**Work item:** The full listing, exactly as written and with no images, is the expected output.

**Provided records:**
**********

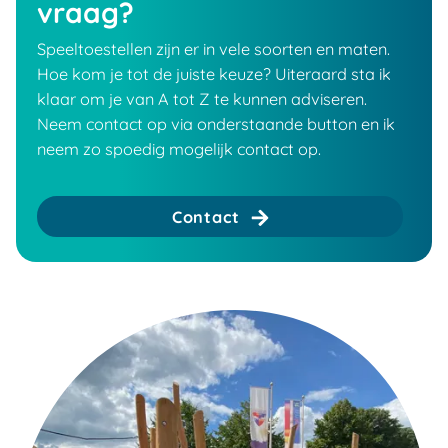
vraag?
Speeltoestellen zijn er in vele soorten en maten.
Hoe kom je tot de juiste keuze? Uiteraard sta ik
klaar om je van A tot Z te kunnen adviseren.
Neem contact op via onderstaande button en ik
neem zo spoedig mogelijk contact op.
Contact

**********

**Result of the task:**
vraag?
Speeltoestellen zijn er in vele soorten en maten.
Hoe kom je tot de juiste keuze? Uiteraard sta ik
klaar om je van A tot Z te kunnen adviseren.
Neem contact op via onderstaande button en ik
neem zo spoedig mogelijk contact op.
Contact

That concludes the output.